E lá está: rasguei a nota, atirei-a porta fora, enfiei-a de
novo no bolso. Não me lembro. Mas não a dei ao polícia, disso sei eu. Ele saiu nervoso pelo
corredor e nunca mais voltou, claro está, nem com chefe nem com reforços nem
nada. Este estrangeiro não está para brincadeiras, é melhor não levantar ondas.
As vinte e quatro horas arrastaram-se naquilo que me
pareceram vinte e quatro vidas. Mas chegámos a Jaipur, como tinha-de-ser. Eram quase nove da noite e apesar de cansados fomos directamente para a esquadra junto à
estação. O hotel podia esperar.
E aqui começou outro drama: preencher a declaração. Tudo
feito à mão, claro. Em inglês e hindi. Todos os meus dados, do nome à
profissão, da morada à idade, nacionalidade, passaporte, visto, nome do meu pai, qual a minha
casta...
"Casta? Não temos castas, no meu país."
Mas isso não fazia sentido, para o oficial em serviço. Eu
tinha que ter casta. Expliquei-lhe que só na Índia é que funcionava este esquema, que
na Europa o conceito era inconcebível... mas ele insitia: a casta, qual é a sua casta, tem que ter casta, ou pelo menos o seu pai... ok: qual a profissão do seu
pai?
Já tenho casta.
Depois dos dados (só faltou dar o nome e a raça do meu cão, a cor do piriquito e que alpista lhe dou), a descrição detalhada dos eventos. E a
lista de tudo o que estava na mochila. E os dados e contactos das
testemunhas... foram três ou quatro páginas de tempo perdido, isto não vai dar em nada, isto não deu em nada, passaram-se dez anos e nunca deu em nada. Todos os
pormenores traduzidos em duas línguas, e:
"O melhor é ir para o seu hotel agora, volte amanhã de
manhã porque temos de fazer duplicado e triplicado" e sabe-se lá quantas
cópias... tudo à mão.
Obedeci. No dia seguinte, o Manel e o Gonçalo
foram embora para Bombaim, de onde voaram para Lisboa. Eu fui buscar a
declaração, três páginas cosidas com um cordel - tenho-a guardada como
recordação, é um tesouro de viagem, um dia destes partilho-a aqui.
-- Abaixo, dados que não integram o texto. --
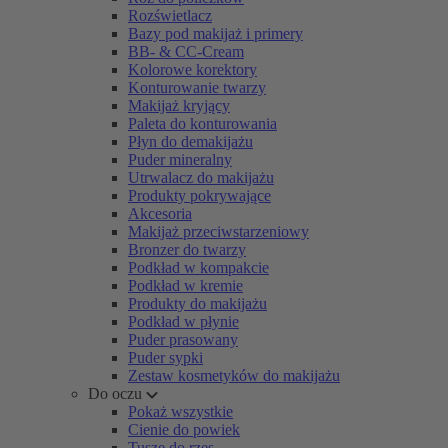
Rozświetlacz
Bazy pod makijaż i primery
BB- & CC-Cream
Kolorowe korektory
Konturowanie twarzy
Makijaż kryjący
Paleta do konturowania
Płyn do demakijażu
Puder mineralny
Utrwalacz do makijażu
Produkty pokrywające
Akcesoria
Makijaż przeciwstarzeniowy
Bronzer do twarzy
Podkład w kompakcie
Podkład w kremie
Produkty do makijażu
Podkład w płynie
Puder prasowany
Puder sypki
Zestaw kosmetyków do makijażu
Do oczu
Pokaż wszystkie
Cienie do powiek
Tusze do rzęs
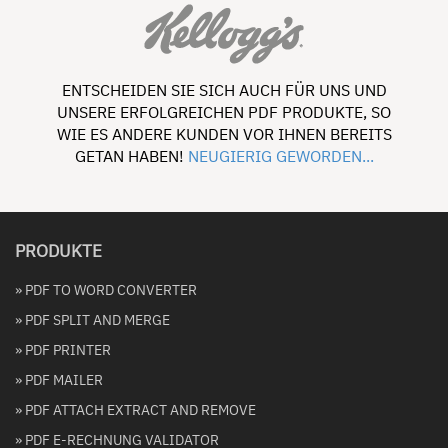
ENTSCHEIDEN SIE SICH AUCH FÜR UNS UND
UNSERE ERFOLGREICHEN PDF PRODUKTE, SO
WIE ES ANDERE KUNDEN VOR IHNEN BEREITS
GETAN HABEN!
NEUGIERIG GEWORDEN...
PRODUKTE
» PDF TO WORD CONVERTER
» PDF SPLIT AND MERGE
» PDF PRINTER
» PDF MAILER
» PDF ATTACH EXTRACT AND REMOVE
» PDF E-RECHNUNG VALIDATOR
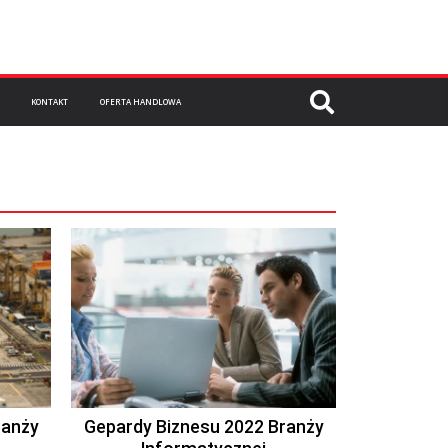
KONTAKT
OFERTA HANDLOWA
ranży
Gepardy Biznesu 2022 Branży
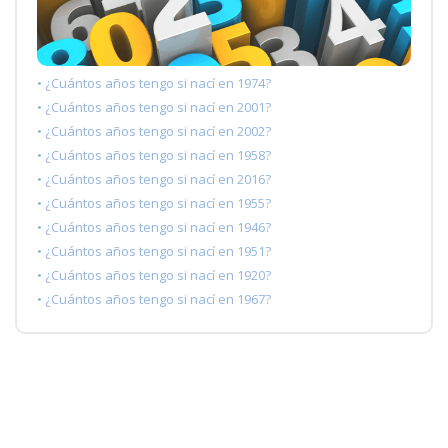
• ¿Cuántos años tengo si nací en 1974?
• ¿Cuántos años tengo si nací en 2001?
• ¿Cuántos años tengo si nací en 2002?
• ¿Cuántos años tengo si nací en 1958?
• ¿Cuántos años tengo si nací en 2016?
• ¿Cuántos años tengo si nací en 1955?
• ¿Cuántos años tengo si nací en 1946?
• ¿Cuántos años tengo si nací en 1951?
• ¿Cuántos años tengo si nací en 1920?
• ¿Cuántos años tengo si nací en 1967?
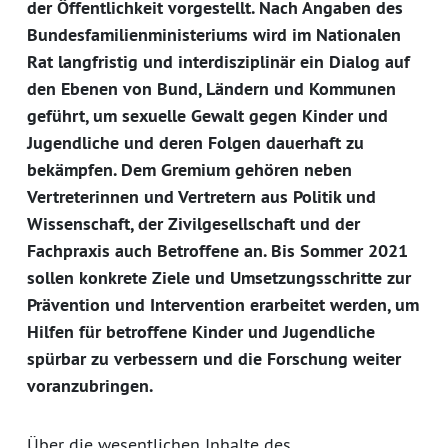
der Öffentlichkeit vorgestellt. Nach Angaben des
Bundesfamilienministeriums wird im Nationalen
Rat langfristig und interdisziplinär ein Dialog auf
den Ebenen von Bund, Ländern und Kommunen
geführt, um sexuelle Gewalt gegen Kinder und
Jugendliche und deren Folgen dauerhaft zu
bekämpfen. Dem Gremium gehören neben
Vertreterinnen und Vertretern aus Politik und
Wissenschaft, der Zivilgesellschaft und der
Fachpraxis auch Betroffene an. Bis Sommer 2021
sollen konkrete Ziele und Umsetzungsschritte zur
Prävention und Intervention erarbeitet werden, um
Hilfen für betroffene Kinder und Jugendliche
spürbar zu verbessern und die Forschung weiter
voranzubringen.
Über die wesentlichen Inhalte des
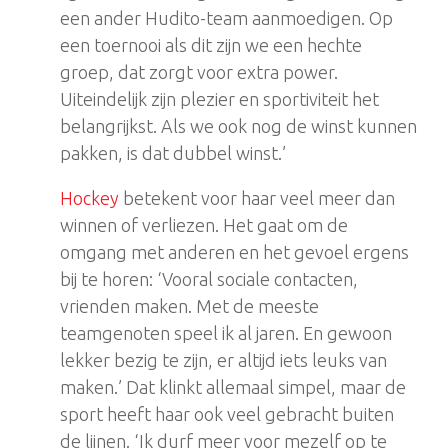
een ander Hudito-team aanmoedigen. Op
een toernooi als dit zijn we een hechte
groep, dat zorgt voor extra power.
Uiteindelijk zijn plezier en sportiviteit het
belangrijkst. Als we ook nog de winst kunnen
pakken, is dat dubbel winst.’
Hockey
betekent voor haar veel meer dan
winnen of verliezen. Het gaat om de
omgang met anderen en het gevoel ergens
bij te horen: ‘Vooral sociale contacten,
vrienden maken. Met de meeste
teamgenoten speel ik al jaren. En gewoon
lekker bezig te zijn, er altijd iets leuks van
maken.’ Dat klinkt allemaal simpel, maar de
sport heeft haar ook veel gebracht buiten
de lijnen. ‘Ik durf meer voor mezelf op te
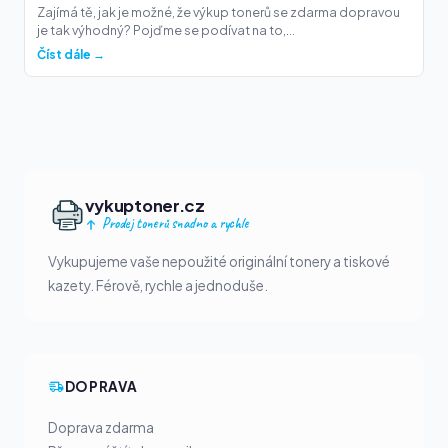
Zajímá tě, jak je možné, že výkup tonerů se zdarma dopravou
je tak výhodný? Pojďme se podívat na to,...
Číst dále →
vykuptoner.cz
Prodej tonerů snadno a rychle
Vykupujeme vaše nepoužité originální tonery a tiskové
kazety. Férově, rychle a jednoduše.
DOPRAVA
Doprava zdarma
Nunca mais vi o conteúdo daquela mochila. Só alguns dias
depois comprei uma máquina descartável - e os únicos registos fotográficos que
tenho do segundo mês na Índia são as poucas (e más) fotografias que fiz com essa máquina.
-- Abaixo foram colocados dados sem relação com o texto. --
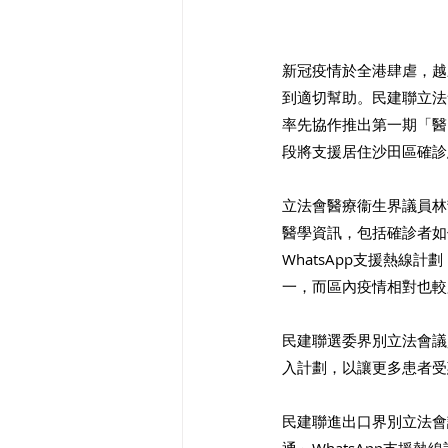
新冠疫情於全港肆虐，越
到適切幫助。民建聯立法
率先協作推出第一期「醫電
段將支援居住沙田區確診
立法會醫療衞生界議員林
醫學資訊，包括確診者如
WhatsApp支援熱
一，而區內疫情相對也較
民建聯選委界別立法會議
入計劃，以讓更多患者受
民建聯進出口界別立法會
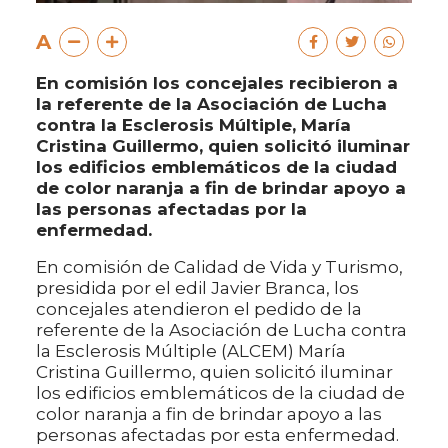
A
En comisión los concejales recibieron a
la referente de la Asociación de Lucha
contra la Esclerosis Múltiple, María
Cristina Guillermo, quien solicitó iluminar
los edificios emblemáticos de la ciudad
de color naranja a fin de brindar apoyo a
las personas afectadas por la
enfermedad.
En comisión de Calidad de Vida y Turismo,
presidida por el edil Javier Branca, los
concejales atendieron el pedido de la
referente de la Asociación de Lucha contra
la Esclerosis Múltiple (ALCEM) María
Cristina Guillermo, quien solicitó iluminar
los edificios emblemáticos de la ciudad de
color naranja a fin de brindar apoyo a las
personas afectadas por esta enfermedad.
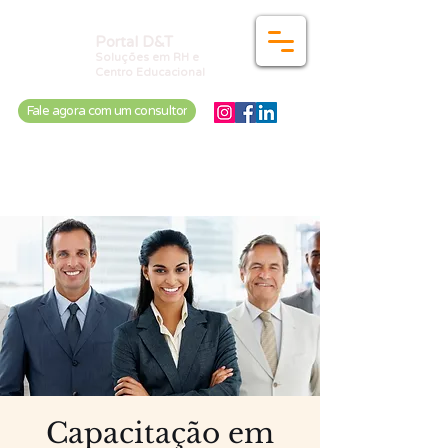
Portal D&T
Soluções em RH e
Centro Educacional
Fale agora com um consultor
Home
Quem Somos
Para você
Para empresas
Cursos
Pós-Graduação
Vagas
Jornada
Capacitação em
E voltando ao tema que serviu de mote para este post: do que não tenho fotografias, mas que guardo memória com
carinho e nostalgia, foi o meu primeiro Diwali. Nesse dia em que os meus amigos
foram embora, celebrava-se o Festival das Luzes na Índia. O Ishaak, que fora o
nosso driver nas voltas pelo
Rajastão, levou-me a dar uma volta de mota pelos arredores da cidade.
Atravessámos bairros e aldeias iluminados com velas acesas nos parapeitos das
janelas, e no chão e por todo o lado onde fosse possível acender uma vela.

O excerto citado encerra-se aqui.